[Start of section]
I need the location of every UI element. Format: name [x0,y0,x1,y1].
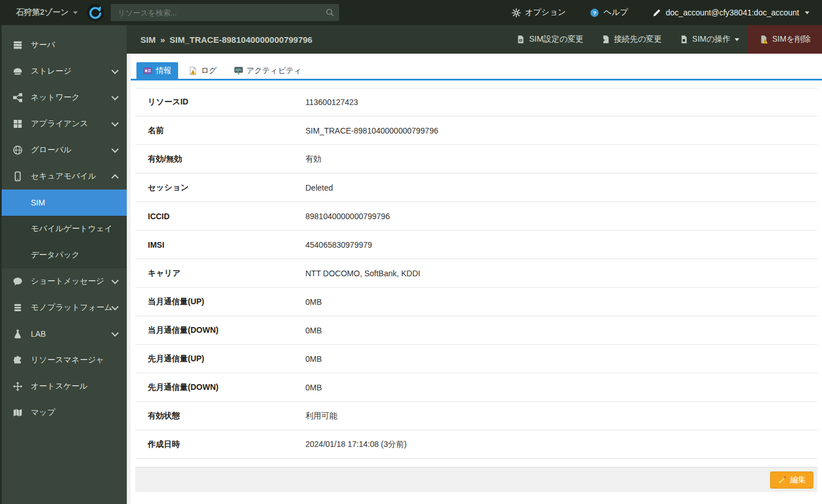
sidebar-item-server[interactable]: サーバ [0,32,127,58]
sidebar-item-storage[interactable]: ストレージ [0,58,127,84]
app-window: 石狩第2ゾーン オプション ? ヘルプ doc_account@cfy38041… [0,0,822,504]
mobile-icon [13,171,23,182]
chevron-icon [111,174,119,182]
appliance-icon [13,119,23,129]
breadcrumb-name: SIM_TRACE-8981040000000799796 [170,35,312,45]
tab-activity-icon [234,66,243,75]
chevron-icon [111,277,119,284]
table-row: 当月通信量(UP) 0MB [135,288,817,316]
server-icon [13,40,23,50]
sidebar-item-mobile-gateway[interactable]: モバイルゲートウェイ [0,216,127,242]
sms-icon [13,276,23,287]
help-button[interactable]: ? ヘルプ [586,7,631,18]
info-table: リソースID 113600127423 名前 SIM_TRACE-8981040… [131,80,822,459]
action-sim-delete[interactable]: SIMを削除 [748,25,822,54]
options-button[interactable]: オプション [508,7,570,18]
lab-icon [13,329,23,339]
chevron-down-icon [735,38,739,41]
help-icon: ? [590,8,599,18]
sim-delete-icon [759,35,768,44]
account-menu[interactable]: doc_account@cfy38041:doc_account [648,7,813,18]
table-row: リソースID 113600127423 [135,88,817,116]
tab-info-icon [143,66,152,75]
topbar: 石狩第2ゾーン オプション ? ヘルプ doc_account@cfy38041… [0,0,822,25]
action-connection-change[interactable]: 接続先の変更 [592,25,670,54]
action-sim-operations[interactable]: SIMの操作 [671,25,748,54]
topbar-right: オプション ? ヘルプ doc_account@cfy38041:doc_acc… [508,7,822,18]
storage-icon [13,66,23,76]
pencil-icon [777,475,787,485]
sidebar-item-data-pack[interactable]: データパック [0,242,127,268]
zone-label: 石狩第2ゾーン [16,7,68,18]
edit-label: 編集 [790,475,806,485]
table-row: 名前 SIM_TRACE-8981040000000799796 [135,116,817,145]
global-icon [13,145,23,155]
refresh-icon [87,14,104,23]
zone-selector[interactable]: 石狩第2ゾーン [0,0,86,25]
tab-bar: 情報 ログ アクティビティ [131,54,822,80]
table-row: IMSI 454065830979979 [135,231,817,259]
sidebar-item-network[interactable]: ネットワーク [0,84,127,111]
table-row: ICCID 8981040000000799796 [135,202,817,231]
search-input[interactable] [111,4,339,21]
chevron-icon [111,93,119,100]
search-box [111,4,339,21]
search-icon[interactable] [325,8,335,17]
sidebar: サーバ ストレージ ネットワーク アプライアンス グローバル セキュア [0,25,127,504]
breadcrumb: SIM » SIM_TRACE-8981040000000799796 [127,35,312,45]
scrollbar-track[interactable] [127,54,131,504]
sidebar-item-appliance[interactable]: アプライアンス [0,111,127,137]
gear-icon [511,8,521,18]
chevron-down-icon [805,11,809,14]
sidebar-item-mono-platform[interactable]: モノプラットフォーム [0,295,127,321]
autoscale-icon [13,381,23,392]
map-icon [13,408,23,418]
svg-text:?: ? [593,10,597,16]
sidebar-item-short-message[interactable]: ショートメッセージ [0,268,127,295]
sidebar-item-global[interactable]: グローバル [0,137,127,163]
tab-activity[interactable]: アクティビティ [227,62,309,79]
edit-button[interactable]: 編集 [770,471,813,489]
account-label: doc_account@cfy38041:doc_account [666,8,799,17]
connect-icon [601,35,610,44]
sim-settings-icon [516,35,525,44]
table-row: 先月通信量(DOWN) 0MB [135,373,817,402]
tab-log-icon [188,66,198,75]
tab-log[interactable]: ログ [182,62,224,79]
help-label: ヘルプ [603,7,628,18]
refresh-button[interactable] [87,4,104,21]
chevron-icon [111,329,119,337]
sidebar-item-resource-manager[interactable]: リソースマネージャ [0,347,127,373]
chevron-icon [111,146,119,153]
chevron-icon [111,119,119,127]
table-row: 有効状態 利用可能 [135,402,817,430]
table-row: キャリア NTT DOCOMO, SoftBank, KDDI [135,259,817,288]
options-label: オプション [525,7,566,18]
table-row: 先月通信量(UP) 0MB [135,345,817,373]
left-edge-strip [0,25,2,504]
table-row: 当月通信量(DOWN) 0MB [135,316,817,345]
footer-bar: 編集 [135,467,817,492]
sim-card-icon [679,35,688,44]
pen-icon [652,8,662,18]
sidebar-item-lab[interactable]: LAB [0,321,127,347]
network-icon [13,92,23,103]
sidebar-item-sim[interactable]: SIM [0,189,127,216]
sidebar-item-map[interactable]: マップ [0,400,127,426]
page-header: SIM » SIM_TRACE-8981040000000799796 SIM設… [127,25,822,54]
breadcrumb-separator: » [160,35,165,45]
breadcrumb-section[interactable]: SIM [140,35,156,45]
tab-info[interactable]: 情報 [136,62,178,79]
main-content: 情報 ログ アクティビティ リソースID 113600127423 名前 SIM… [131,54,822,504]
table-row: 有効/無効 有効 [135,145,817,174]
table-row: セッション Deleted [135,174,817,202]
chevron-icon [111,67,119,74]
sidebar-item-autoscale[interactable]: オートスケール [0,373,127,400]
header-actions: SIM設定の変更 接続先の変更 SIMの操作 SIMを削除 [507,25,822,54]
puzzle-icon [13,355,23,365]
chevron-icon [111,303,119,311]
mono-icon [13,303,23,313]
action-sim-settings[interactable]: SIM設定の変更 [507,25,592,54]
sidebar-item-secure-mobile[interactable]: セキュアモバイル [0,163,127,189]
table-row: 作成日時 2024/01/18 17:14:08 (3分前) [135,430,817,459]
[End of section]
With the images omitted, retype the records above exactly.

I need the location of every UI element. Format: name [x0,y0,x1,y1].
sidebar-item-server[interactable]: サーバ [0,32,127,58]
sidebar-item-storage[interactable]: ストレージ [0,58,127,84]
app-window: 石狩第2ゾーン オプション ? ヘルプ doc_account@cfy38041… [0,0,822,504]
mobile-icon [13,171,23,182]
chevron-icon [111,174,119,182]
appliance-icon [13,119,23,129]
breadcrumb-name: SIM_TRACE-8981040000000799796 [170,35,312,45]
tab-activity-icon [234,66,243,75]
chevron-icon [111,277,119,284]
table-row: 当月通信量(UP) 0MB [135,288,817,316]
server-icon [13,40,23,50]
sidebar-item-mobile-gateway[interactable]: モバイルゲートウェイ [0,216,127,242]
sms-icon [13,276,23,287]
help-button[interactable]: ? ヘルプ [586,7,631,18]
info-table: リソースID 113600127423 名前 SIM_TRACE-8981040… [131,80,822,459]
action-sim-delete[interactable]: SIMを削除 [748,25,822,54]
options-button[interactable]: オプション [508,7,570,18]
lab-icon [13,329,23,339]
chevron-down-icon [735,38,739,41]
help-icon: ? [590,8,599,18]
sim-delete-icon [759,35,768,44]
account-menu[interactable]: doc_account@cfy38041:doc_account [648,7,813,18]
table-row: リソースID 113600127423 [135,88,817,116]
tab-info-icon [143,66,152,75]
topbar: 石狩第2ゾーン オプション ? ヘルプ doc_account@cfy38041… [0,0,822,25]
action-connection-change[interactable]: 接続先の変更 [592,25,670,54]
action-sim-operations[interactable]: SIMの操作 [671,25,748,54]
topbar-right: オプション ? ヘルプ doc_account@cfy38041:doc_acc… [508,7,822,18]
storage-icon [13,66,23,76]
pencil-icon [777,475,787,485]
sidebar-item-data-pack[interactable]: データパック [0,242,127,268]
zone-label: 石狩第2ゾーン [16,7,68,18]
edit-label: 編集 [790,475,806,485]
table-row: 名前 SIM_TRACE-8981040000000799796 [135,116,817,145]
global-icon [13,145,23,155]
refresh-icon [87,14,104,23]
zone-selector[interactable]: 石狩第2ゾーン [0,0,86,25]
tab-bar: 情報 ログ アクティビティ [131,54,822,80]
table-row: IMSI 454065830979979 [135,231,817,259]
sidebar-item-network[interactable]: ネットワーク [0,84,127,111]
table-row: ICCID 8981040000000799796 [135,202,817,231]
search-input[interactable] [111,4,339,21]
chevron-icon [111,93,119,100]
search-box [111,4,339,21]
search-icon[interactable] [325,8,335,17]
sidebar: サーバ ストレージ ネットワーク アプライアンス グローバル セキュア [0,25,127,504]
breadcrumb: SIM » SIM_TRACE-8981040000000799796 [127,35,312,45]
scrollbar-track[interactable] [127,54,131,504]
sidebar-item-appliance[interactable]: アプライアンス [0,111,127,137]
gear-icon [511,8,521,18]
chevron-down-icon [805,11,809,14]
sidebar-item-mono-platform[interactable]: モノプラットフォーム [0,295,127,321]
autoscale-icon [13,381,23,392]
map-icon [13,408,23,418]
svg-text:?: ? [593,10,597,16]
sidebar-item-short-message[interactable]: ショートメッセージ [0,268,127,295]
sidebar-item-global[interactable]: グローバル [0,137,127,163]
tab-activity[interactable]: アクティビティ [227,62,309,79]
edit-button[interactable]: 編集 [770,471,813,489]
account-label: doc_account@cfy38041:doc_account [666,8,799,17]
connect-icon [601,35,610,44]
sim-settings-icon [516,35,525,44]
table-row: 先月通信量(DOWN) 0MB [135,373,817,402]
tab-log-icon [188,66,198,75]
tab-log[interactable]: ログ [182,62,224,79]
help-label: ヘルプ [603,7,628,18]
refresh-button[interactable] [87,4,104,21]
chevron-icon [111,329,119,337]
sidebar-item-resource-manager[interactable]: リソースマネージャ [0,347,127,373]
chevron-icon [111,146,119,153]
chevron-icon [111,119,119,127]
table-row: 有効状態 利用可能 [135,402,817,430]
table-row: キャリア NTT DOCOMO, SoftBank, KDDI [135,259,817,288]
options-label: オプション [525,7,566,18]
table-row: 先月通信量(UP) 0MB [135,345,817,373]
left-edge-strip [0,25,2,504]
table-row: 当月通信量(DOWN) 0MB [135,316,817,345]
footer-bar: 編集 [135,467,817,492]
sim-card-icon [679,35,688,44]
pen-icon [652,8,662,18]
sidebar-item-lab[interactable]: LAB [0,321,127,347]
network-icon [13,92,23,103]
sidebar-item-sim[interactable]: SIM [0,189,127,216]
sidebar-item-map[interactable]: マップ [0,400,127,426]
page-header: SIM » SIM_TRACE-8981040000000799796 SIM設… [127,25,822,54]
breadcrumb-separator: » [160,35,165,45]
breadcrumb-section[interactable]: SIM [140,35,156,45]
tab-info[interactable]: 情報 [136,62,178,79]
main-content: 情報 ログ アクティビティ リソースID 113600127423 名前 SIM… [131,54,822,504]
table-row: 有効/無効 有効 [135,145,817,174]
table-row: セッション Deleted [135,174,817,202]
chevron-icon [111,67,119,74]
sidebar-item-autoscale[interactable]: オートスケール [0,373,127,400]
header-actions: SIM設定の変更 接続先の変更 SIMの操作 SIMを削除 [507,25,822,54]
puzzle-icon [13,355,23,365]
chevron-icon [111,303,119,311]
mono-icon [13,303,23,313]
action-sim-settings[interactable]: SIM設定の変更 [507,25,592,54]
sidebar-item-secure-mobile[interactable]: セキュアモバイル [0,163,127,189]
table-row: 作成日時 2024/01/18 17:14:08 (3分前) [135,430,817,459]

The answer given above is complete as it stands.